"I know this is a very controversial claim: that Christianity should be more centered on practice and experience than on belief. For much of its history Western Christianity has been centered around having the correct belief. The criteria for whether one is, or is not, a Christian have usually involved accepting certain dogmas or believing certain claims, such as 'Jesus is the Messiah.' Much religious energy from the medieval philosophers through the reformation theologians to contemporary religious thinkers has been expended on defining, clarifying, and often defending the correct set of beliefs.

"But there is another stream of Christianity, neglected in the modern world, which does not focus primarily on belief. This tradition, going back to the earliest theologians of the Christian Church, attends more to religious practices, and the experiences of oneself and God that arise from them, than to beliefs.

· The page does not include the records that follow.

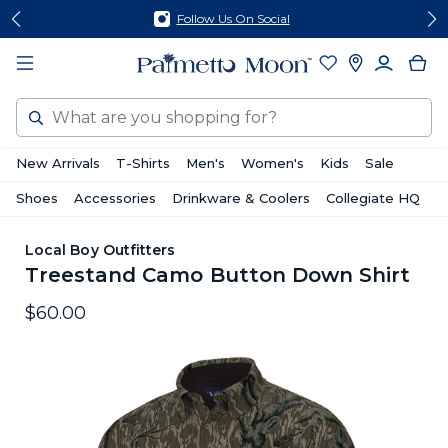
Skip
Skip
Follow Us On Social
to
to
content
footer
Search
New Arrivals
T-Shirts
Men's
Women's
Kids
Sale
Shoes
Accessories
Drinkware & Coolers
Collegiate HQ
Local Boy Outfitters
Treestand Camo Button Down Shirt
$60.00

"Recently, I have been reading some of these very early Christian writers on spirituality — from the first few Christian centuries — and one of the things that struck me was how psychological in a certain sense they were. They make the site of redemption the individual's interior struggle with themselves. They provide meditation techniques to help quiet the mind. For example, the Christian seeker is told to repeat the 'Jesus Prayer' ('Lord Jesus Christ, have mercy upon me') in time with her breathing and the beating of her heart. The 'heart' in these texts refers not only to the physical organ or to the seat of the emotions, but also to a part of ourselves that is deeper than our thoughts and feelings. For these early Christian writers, the 'heart' is our spiritual center, the 'image of God' within us, the inner sanctuary wherein the meeting of the self and its divine source is consummated. Through such a practice of repeating the phrase 'Lord Jesus Christ, have mercy upon me,' this 'Jesus Prayer' is said to 'take up residence' in the heart, that is, in the center of our life. These spiritual masters often call this practice 'a prayer of the heart' which means a prayer of the whole person, encompassing our thoughts and feelings and even our bodies.

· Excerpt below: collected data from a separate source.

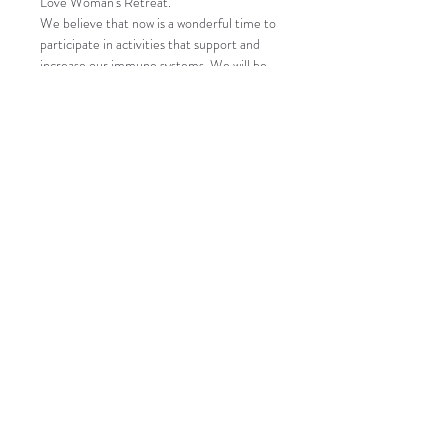
Love Woman's Retreat.
We believe that now is a wonderful time to 
participate in activities that support and 
increase our immune systems. We will be 
tuning in with nature, coming to center, 
and connecting with like minded woman.
Our objective is to increase our immune 
system through laughter, play, dance, 
meditation, sister circle, rituals, juicing, 
fresh air, and yoga, while still providing an 
environment that allows for space and 
distance.
We will be providing hand sanitizer and 
gloves and guests are welcome to bring 
their own masks. Our campsites are also 
lacated near bathrooms with hot water and 
soap for handwashing and hot showers.
This is a Camping event, so all of our 
activities will be taking place in open air 
environments.
Each of our Campsites provides…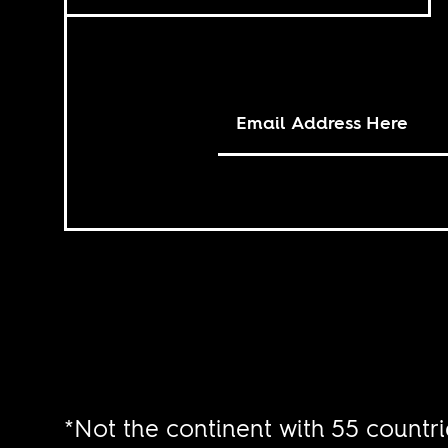
*Not the continent with 55 countri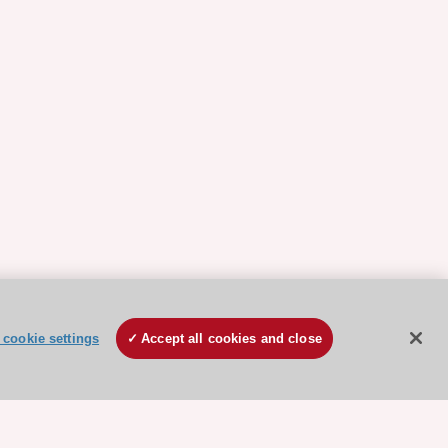
cookie settings
Accept all cookies and close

"One goal of such practices is called 'watchfulness,' which might be translated as attentiveness or alertness. Buddhists call it 'mindfulness.' It means entering the interior place of tranquility. Watchfulness 'is the heart's stillness . . . free from mental images . . . unbroken by any thought,' as one early Christian teacher put it. Here we become aware of something about ourselves that we cannot learn in any other way — that there is a place of peacefulness within."